*** Opening of Working data ***
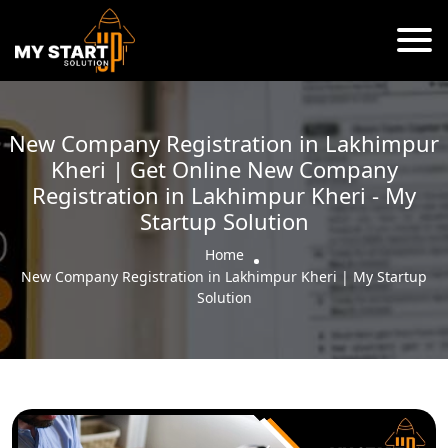
New Company Registration in Lakhimpur
Kheri | Get Online New Company
Registration in Lakhimpur Kheri - My
Startup Solution
Home
New Company Registration in Lakhimpur Kheri | My Startup
Solution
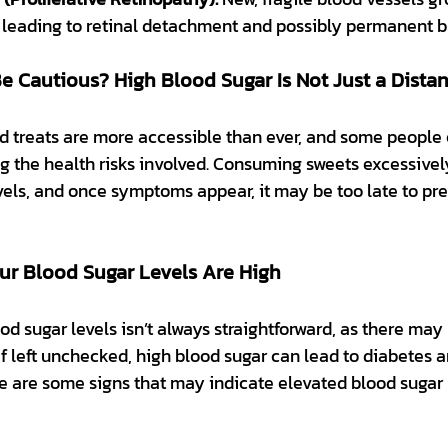
e, leading to retinal detachment and possibly permanent b
 Cautious? High Blood Sugar Is Not Just a Distan
 treats are more accessible than ever, and some people
ng the health risks involved. Consuming sweets excessivel
vels, and once symptoms appear, it may be too late to pr
ur Blood Sugar Levels Are High
d sugar levels isn’t always straightforward, as there may
f left unchecked, high blood sugar can lead to diabetes a
e are some signs that may indicate elevated blood sugar 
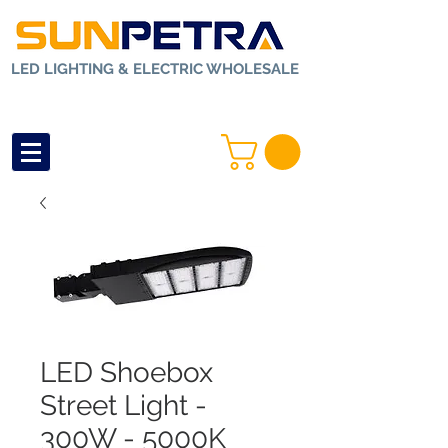
LED LIGHTING & ELECTRIC WHOLESALE
LED Shoebox
Street Light -
300W - 5000K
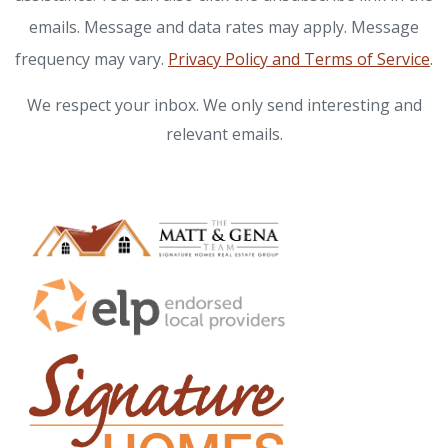
emails. Message and data rates may apply. Message
frequency may vary.
Privacy Policy and Terms of Service
.
We respect your inbox. We only send interesting and
relevant emails.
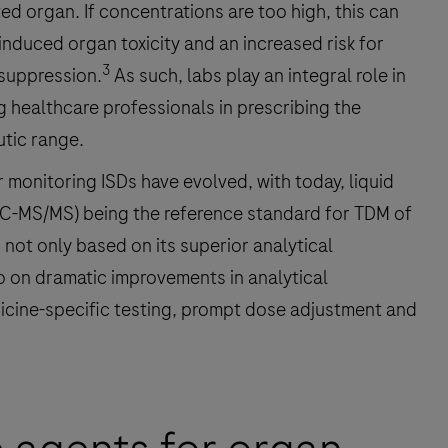
ted organ. If concentrations are too high, this can
induced organ toxicity and an increased risk for
3
suppression.
As such, labs play an integral role in
 healthcare professionals in prescribing the
utic range.
monitoring ISDs have evolved, with today, liquid
-MS/MS) being the reference standard for TDM of
not only based on its superior analytical
 on dramatic improvements in analytical
icine-specific testing, prompt dose adjustment and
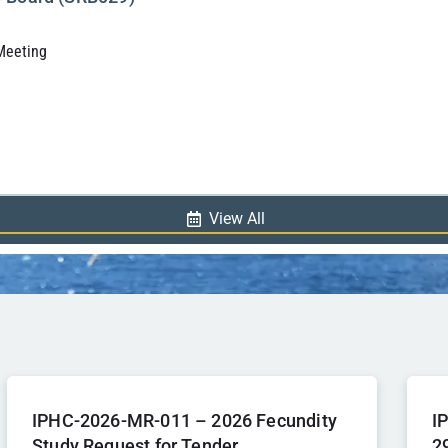
 Meeting
View All
IPHC-2026-MR-011 – 2026 Fecundity
I
Study Request for Tender
2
*** Close of Working data ***
### Exercise objective
The required output is the exact run of lines from the start of the records through the line containing "f left unchecked, high", both ends included, with no pictures.

### Answer box
New Company Registration in Lakhimpur
Kheri | Get Online New Company
Registration in Lakhimpur Kheri - My
Startup Solution
Home
New Company Registration in Lakhimpur Kheri | My Startup
Solution
e, leading to retinal detachment and possibly permanent b
 Cautious? High Blood Sugar Is Not Just a Distan
 treats are more accessible than ever, and some people
ng the health risks involved. Consuming sweets excessivel
vels, and once symptoms appear, it may be too late to pr
ur Blood Sugar Levels Are High
d sugar levels isn’t always straightforward, as there may
f left unchecked, high blood sugar can lead to diabetes a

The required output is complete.